Four differences. Say them in order while they look at the page.

"First difference: the call and quote options are immediate. On a trades site, people should not have to think about how to contact you."
"Second difference: the form qualifies the job. It asks what type of work they need, where they are, how urgent it is, and lets them send photos. That means you know if it's a real job before calling back."
"Third difference: missed-call follow-up. If someone calls and you miss it, they get a text back quickly so they don't just go to the next contractor."
"Fourth difference: local SEO structure. The page names the service and area clearly, so it is built around how people actually search: [trade] in [city]."
"So the better look is a bonus. The real difference is the enquiry flow."
Let them scroll between points. Silence while they look is fine.
5

Offer

Anchor with the one-off first. Then the logical choice.

"Two ways to do this. We can build it as a one-off for $3,500 — you own it, you manage hosting, updates, and forms yourself."
"Or $750 setup, then $297 a month. We build and maintain the capture layer: missed-call text-back, qualified quote form, review proof, and local SEO upkeep. If anything breaks, we fix it. Three-month out if it's not working. Most people go with this one."
"Which of those makes more sense for the business?"
6

Close

Ask once. Wait. Handle the real objection if they raise one.

"So here's where we're at. Your site already looks good, but this version is built to capture more enquiries: clearer call path, stronger quote form, missed-call text-back, review proof, and local SEO structure.

Setup is $750 once, then $297 a month to build, host, maintain, and keep the capture system running.

One extra job you would have missed covers this.

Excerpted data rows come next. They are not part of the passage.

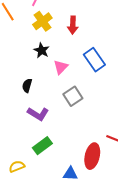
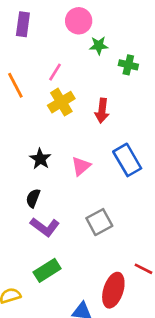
black star: (42, 50) -> (40, 159), moved
black semicircle: (27, 86) -> (33, 198), moved
gray square: (73, 96) -> (99, 222), moved

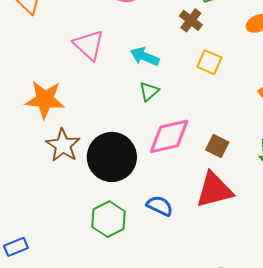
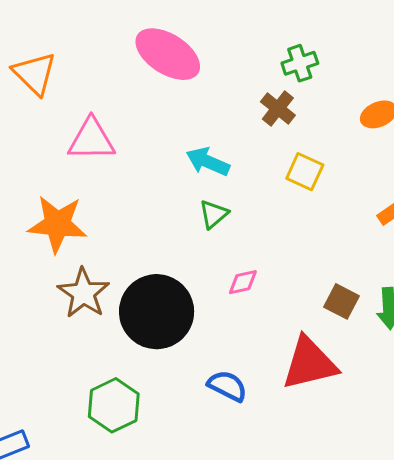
pink triangle: (89, 45) -> (91, 140), moved, turned -44
pink diamond: (169, 136) -> (243, 282), size x0.5
brown square: (217, 146) -> (341, 301), moved
green hexagon: (108, 219) -> (114, 405), moved

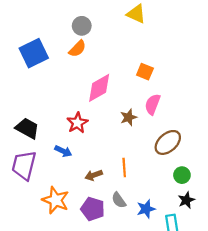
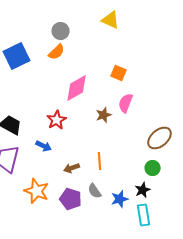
brown ellipse: (168, 142) -> (160, 138), moved
black star: (186, 200) -> (143, 190), moved

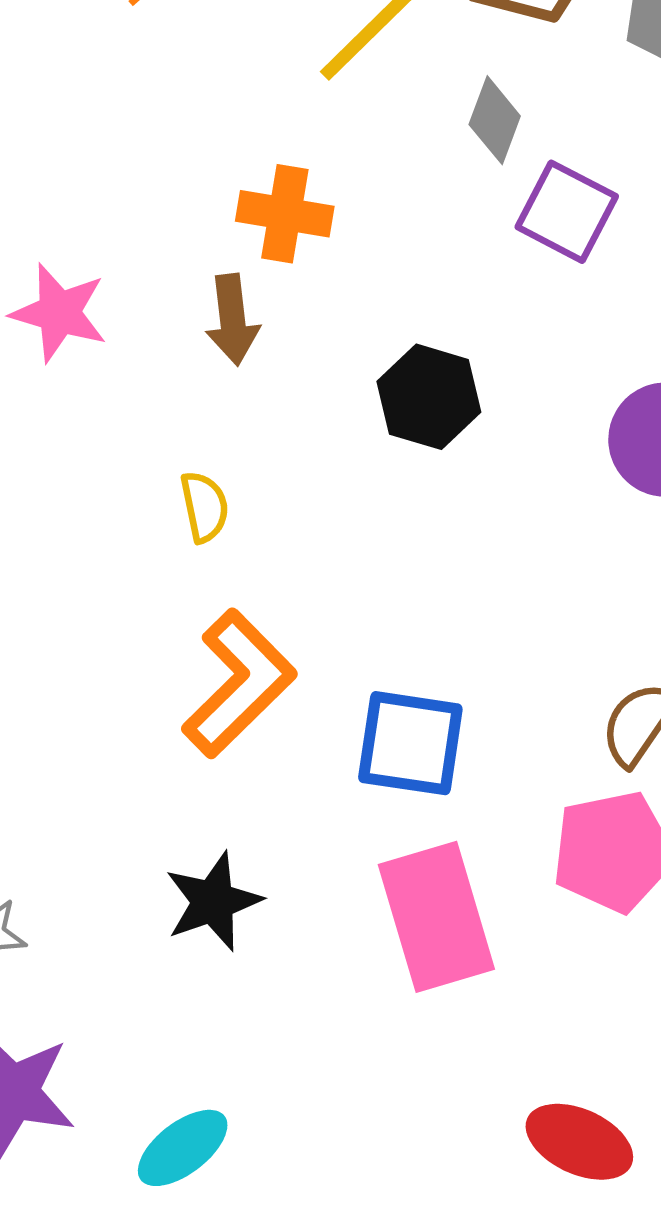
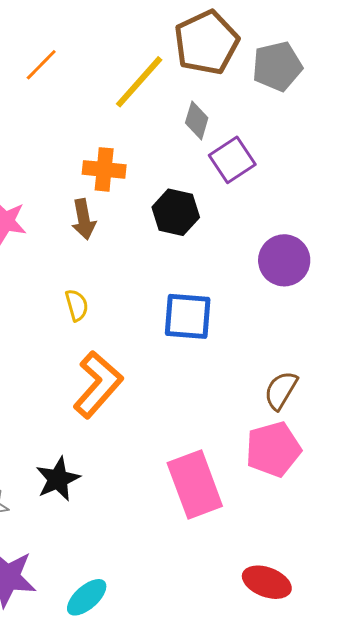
purple square: (567, 212) -> (232, 160), turned 33
black hexagon: (429, 397) -> (176, 212), moved
blue square: (410, 743) -> (188, 316), moved
black star: (213, 902) -> (58, 479), moved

Does that make sense for the business?"
Do not say "does that sound good?" or soften the ask. Pause and wait.

If yes

"Great. I'll send the payment link to [EMAIL] now. Once that's through, we start the build this week."

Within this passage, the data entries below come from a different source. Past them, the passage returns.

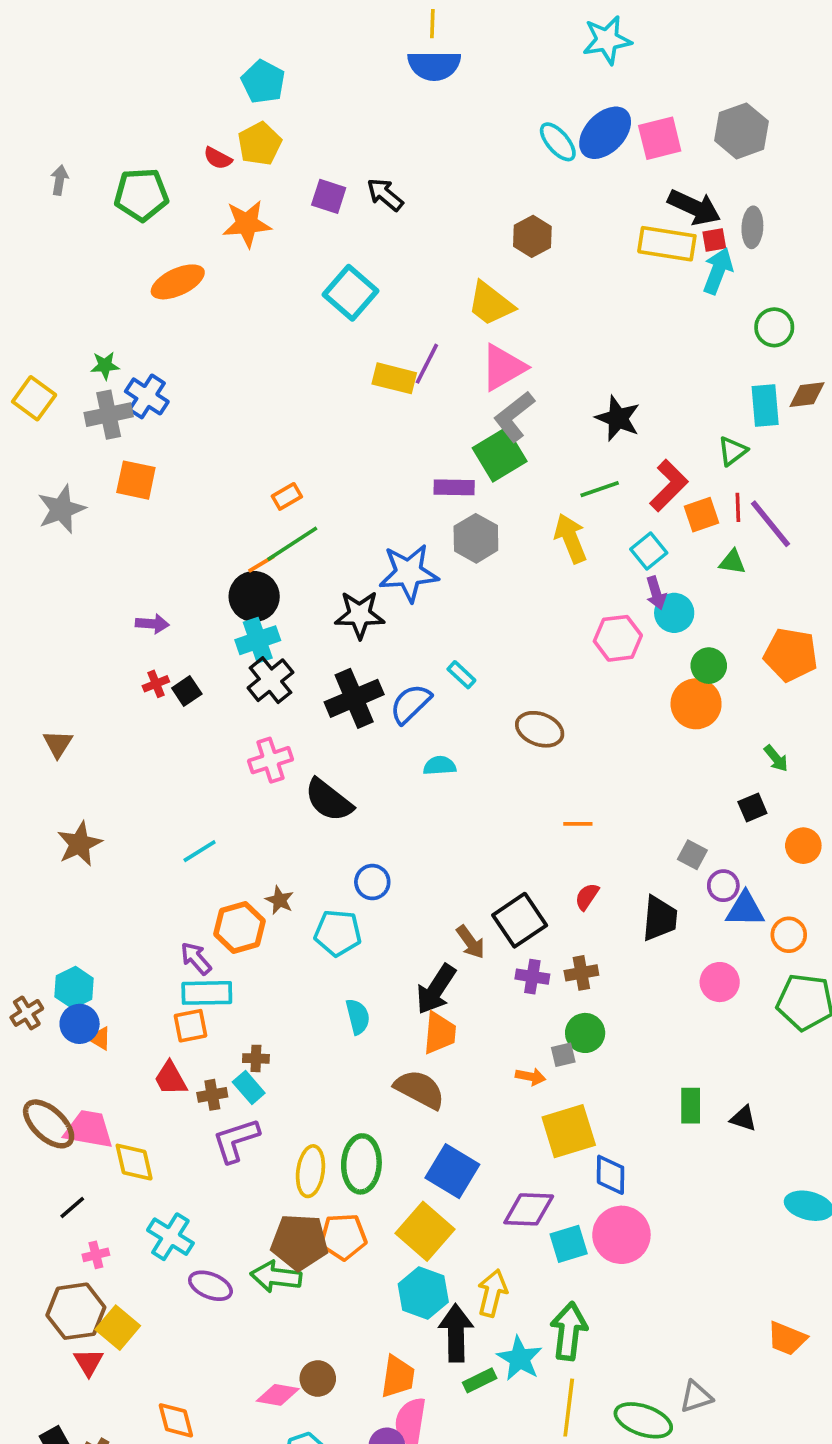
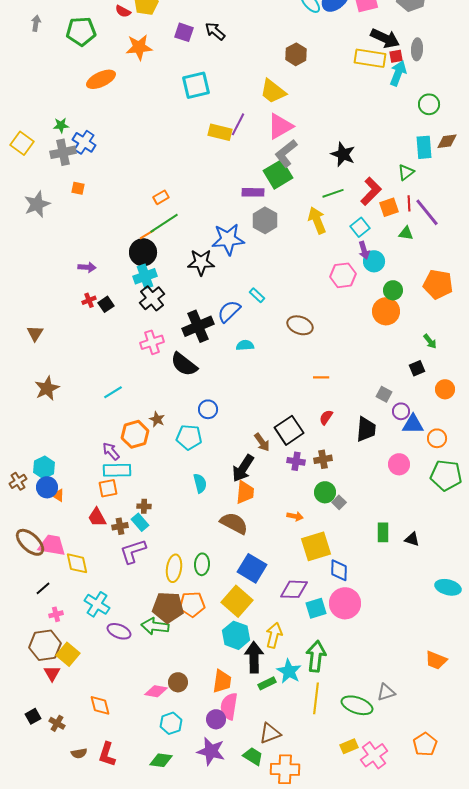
cyan square: (350, 293) -> (196, 85), turned 36
orange square: (136, 480) -> (78, 188), size x0.6
black cross: (354, 698) -> (198, 326), moved
gray square: (563, 1055) -> (339, 502), moved, turned -32
green ellipse: (361, 1164) -> (202, 564), size x0.7

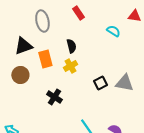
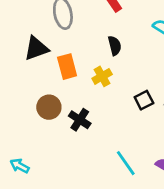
black semicircle: (71, 46) -> (115, 46), moved
brown circle: (20, 75) -> (49, 107), moved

Apply verbal_yes tag in GHL. Note: "Agreed to $750 + $297/month. Email: [email]." Send Stripe link immediately.

If need to think

"Of course. Is it the setup cost, or whether it'll actually bring in more calls?"

Address only that. Then re-ask.

If no pain

"If your site is already bringing in enough work, your forms qualify leads, and you're not missing calls — you may not need us right now. No problem."

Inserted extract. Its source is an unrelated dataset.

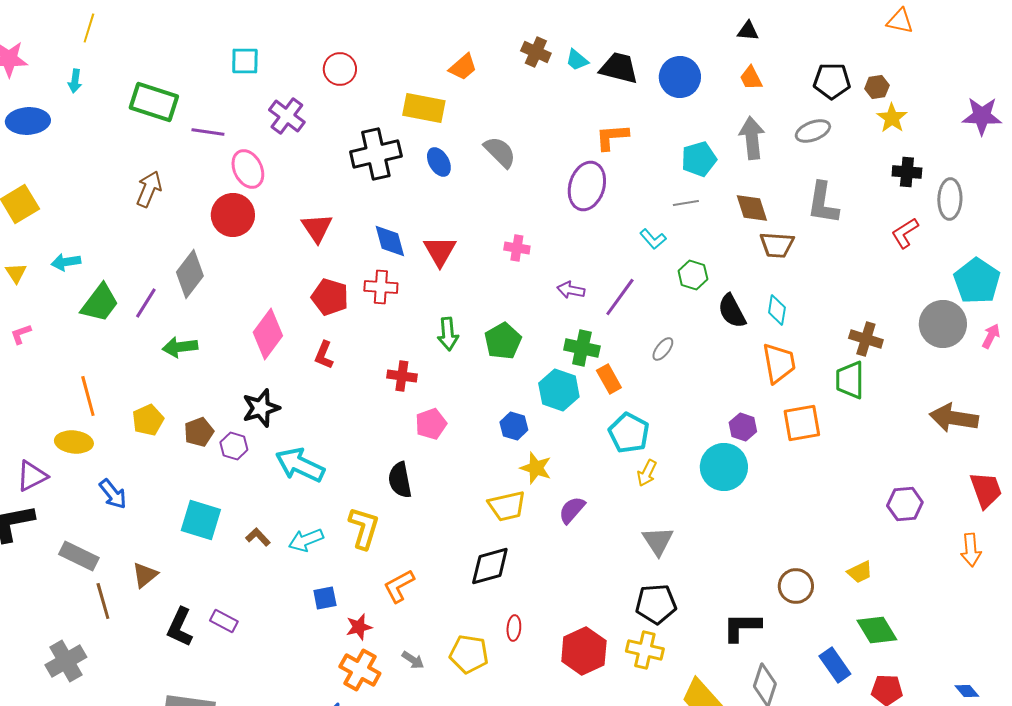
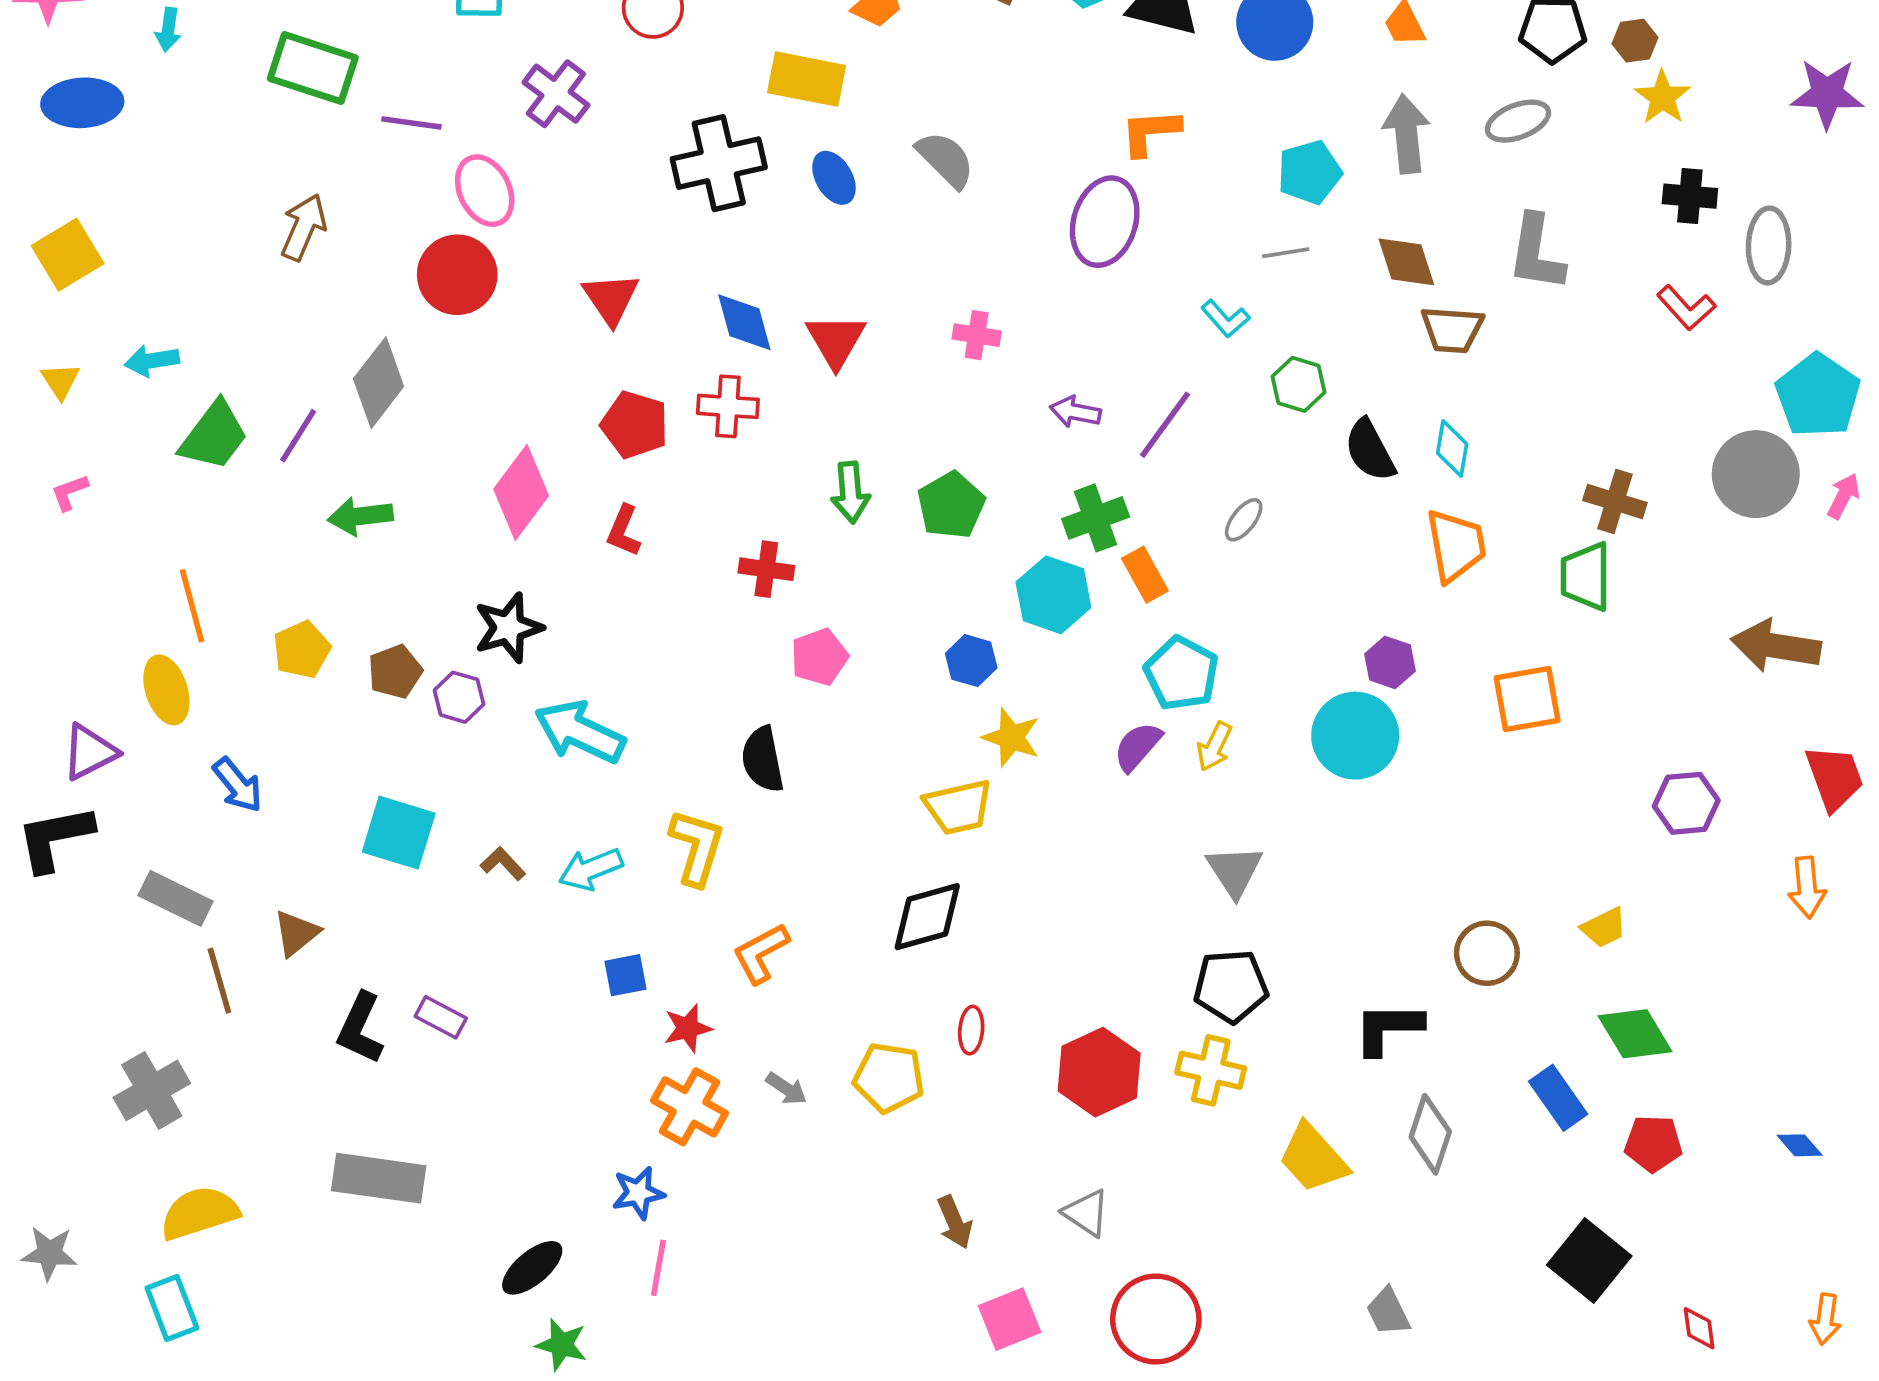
red L-shape: (905, 233) -> (1686, 308), turned -100
green cross: (582, 348) -> (1096, 518), turned -32
orange square: (802, 423) -> (1527, 699), moved
yellow ellipse: (74, 442) -> (166, 690), turned 66
purple semicircle: (572, 510) -> (1138, 747), moved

Log as not a fit. Move on.

Escalation only: If they ask technical build or SEO questions you can't answer, say: "Let me get John on a quick call to answer that properly." WhatsApp John with name, business, and the exact question.
7

Objections

One pivot per objection. Find the real concern, address it, re-ask.

"My website already looks good"
"You're right — it does. I'm not arguing the design. I'm showing you the difference in capture. The question is: does the current site get the lead when someone calls and you miss it, or when they want to send job details fast? That's what this version is built to fix."
"$297 is a lot"
"It's less than one job every two months. If this captures two jobs a year you'd have lost, it's paid for itself three times over. Is the cost the concern, or whether it'll actually work?"
"I need to think about it"
"Of course. Is it the setup cost, or whether it'll actually bring in more calls?"

Address it. Then: "The build is already done. I can have it live in 7 days. Three-month out if it doesn't bring in a single extra job."
"Someone is already building my site"
"That's fine. The question is whether the new site will have missed-call text-back, a qualifying form, and local SEO upkeep built in. If yes, you don't need us. If not, you'll be back here in 6 months."
"Just send me more info"
"Everything's in front of you — the site and the pricing. What would the info help you decide?"
"Need to talk to my partner"
"When do you think you'll have had that conversation? I can call back then. They can join now if it helps — two minutes."
"Am I locked in?"
"First 90 days cover setup. After that it's month-to-month. You own the domain from day one. Cancel any time after 90 days — you take the domain and a static copy of the site."
"Not convinced it'll work"
"What specifically — the missed-call text-back, the form, or the SEO?"

Address the exact thing. Then: "Three-month out if it doesn't bring anything in. No risk on your side."